::: Records to use

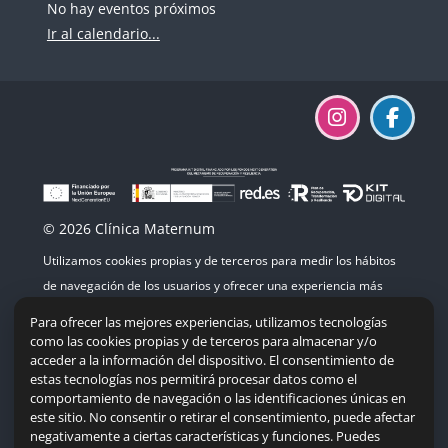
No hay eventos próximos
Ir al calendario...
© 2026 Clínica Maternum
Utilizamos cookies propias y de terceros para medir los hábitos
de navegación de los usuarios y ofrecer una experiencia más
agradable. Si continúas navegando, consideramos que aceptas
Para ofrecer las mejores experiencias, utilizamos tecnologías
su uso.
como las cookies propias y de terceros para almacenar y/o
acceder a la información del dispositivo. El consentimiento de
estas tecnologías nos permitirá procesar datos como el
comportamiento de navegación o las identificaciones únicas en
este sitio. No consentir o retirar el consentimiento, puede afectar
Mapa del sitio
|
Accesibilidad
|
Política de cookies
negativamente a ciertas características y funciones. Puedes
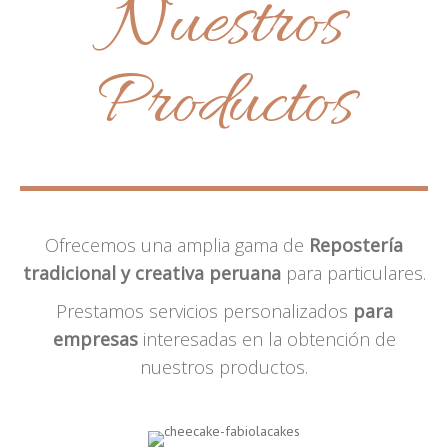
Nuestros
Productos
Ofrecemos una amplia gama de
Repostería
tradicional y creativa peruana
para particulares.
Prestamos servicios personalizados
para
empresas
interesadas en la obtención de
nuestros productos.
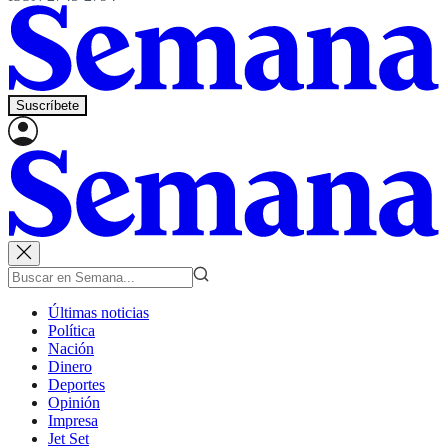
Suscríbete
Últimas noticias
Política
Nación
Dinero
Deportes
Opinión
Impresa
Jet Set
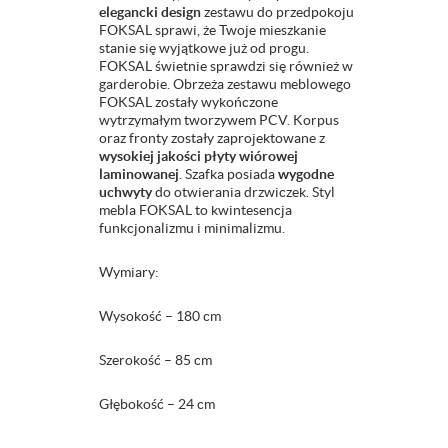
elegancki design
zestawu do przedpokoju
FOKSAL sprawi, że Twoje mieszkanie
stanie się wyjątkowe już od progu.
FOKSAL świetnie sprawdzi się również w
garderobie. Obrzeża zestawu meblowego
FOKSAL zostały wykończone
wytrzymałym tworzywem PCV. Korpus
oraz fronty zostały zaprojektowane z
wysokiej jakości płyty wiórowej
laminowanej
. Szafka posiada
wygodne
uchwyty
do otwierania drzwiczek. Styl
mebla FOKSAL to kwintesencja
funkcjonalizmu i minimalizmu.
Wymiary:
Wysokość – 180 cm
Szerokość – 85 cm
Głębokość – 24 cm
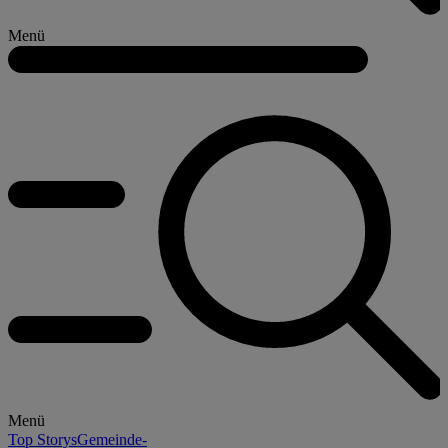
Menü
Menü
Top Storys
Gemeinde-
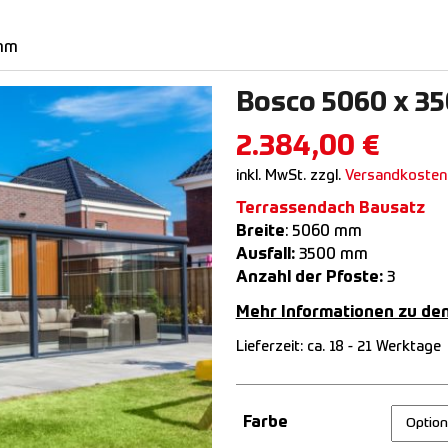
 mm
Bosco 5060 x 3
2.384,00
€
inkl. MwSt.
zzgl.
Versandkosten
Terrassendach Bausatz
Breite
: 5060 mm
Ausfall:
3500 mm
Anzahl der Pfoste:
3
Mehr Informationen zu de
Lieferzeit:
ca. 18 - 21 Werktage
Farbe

::::::
::: Records to use

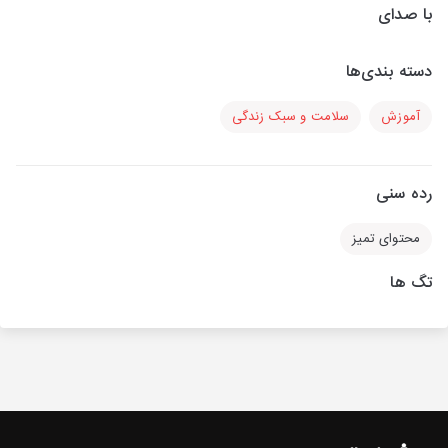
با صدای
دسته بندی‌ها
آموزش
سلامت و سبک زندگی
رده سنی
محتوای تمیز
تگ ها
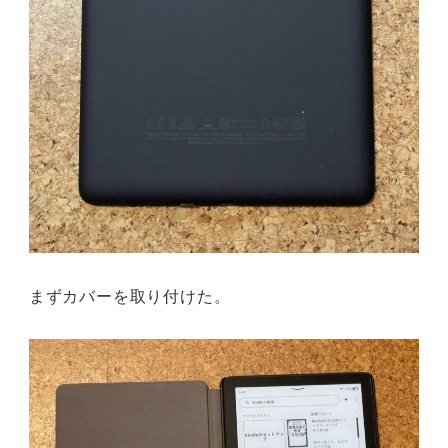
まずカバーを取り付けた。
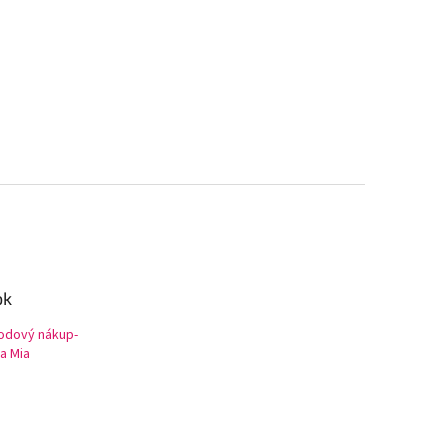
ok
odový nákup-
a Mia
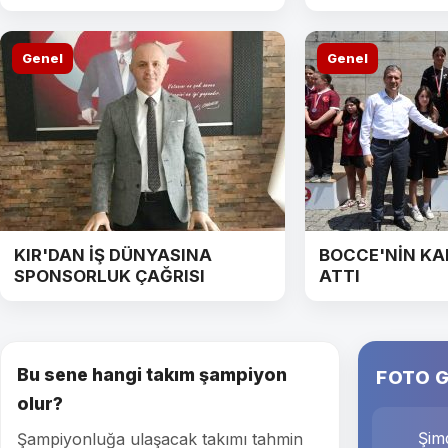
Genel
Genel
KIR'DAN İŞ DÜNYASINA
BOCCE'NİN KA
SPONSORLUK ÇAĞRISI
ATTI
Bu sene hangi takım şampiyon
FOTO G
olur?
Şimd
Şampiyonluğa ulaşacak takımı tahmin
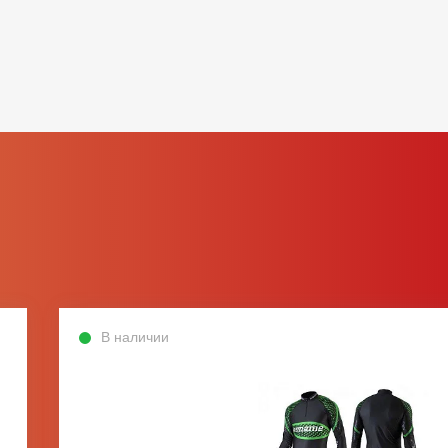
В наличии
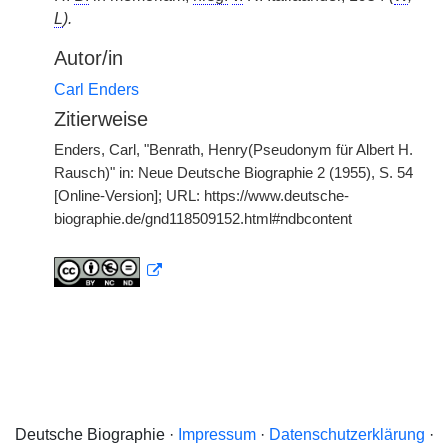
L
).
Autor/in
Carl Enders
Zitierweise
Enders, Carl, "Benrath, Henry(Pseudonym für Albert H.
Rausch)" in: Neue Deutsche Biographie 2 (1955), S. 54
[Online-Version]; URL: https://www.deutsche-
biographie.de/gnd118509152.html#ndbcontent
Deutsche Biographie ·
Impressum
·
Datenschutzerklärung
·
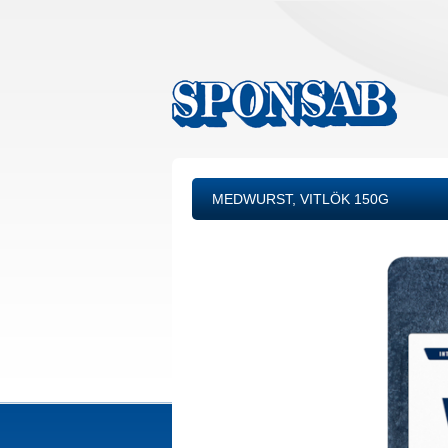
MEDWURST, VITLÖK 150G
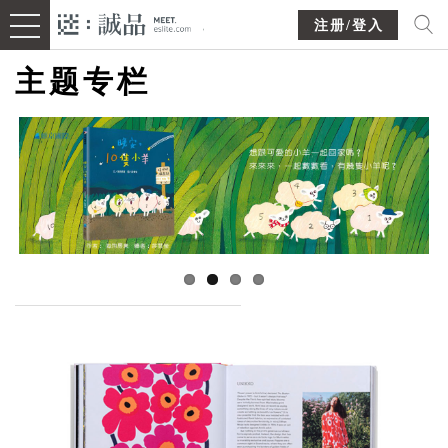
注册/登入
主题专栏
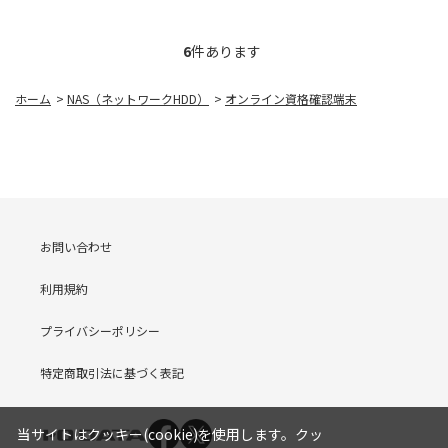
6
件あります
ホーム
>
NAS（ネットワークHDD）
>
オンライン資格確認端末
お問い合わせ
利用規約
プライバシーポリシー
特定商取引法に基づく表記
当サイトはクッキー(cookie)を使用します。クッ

::::::

■ **Exercise description**: Select and copy each line from the data that includes the word "terceros".

■ **Exercise response**:
Utilizamos cookies propias y de terceros para medir los hábitos
como las cookies propias y de terceros para almacenar y/o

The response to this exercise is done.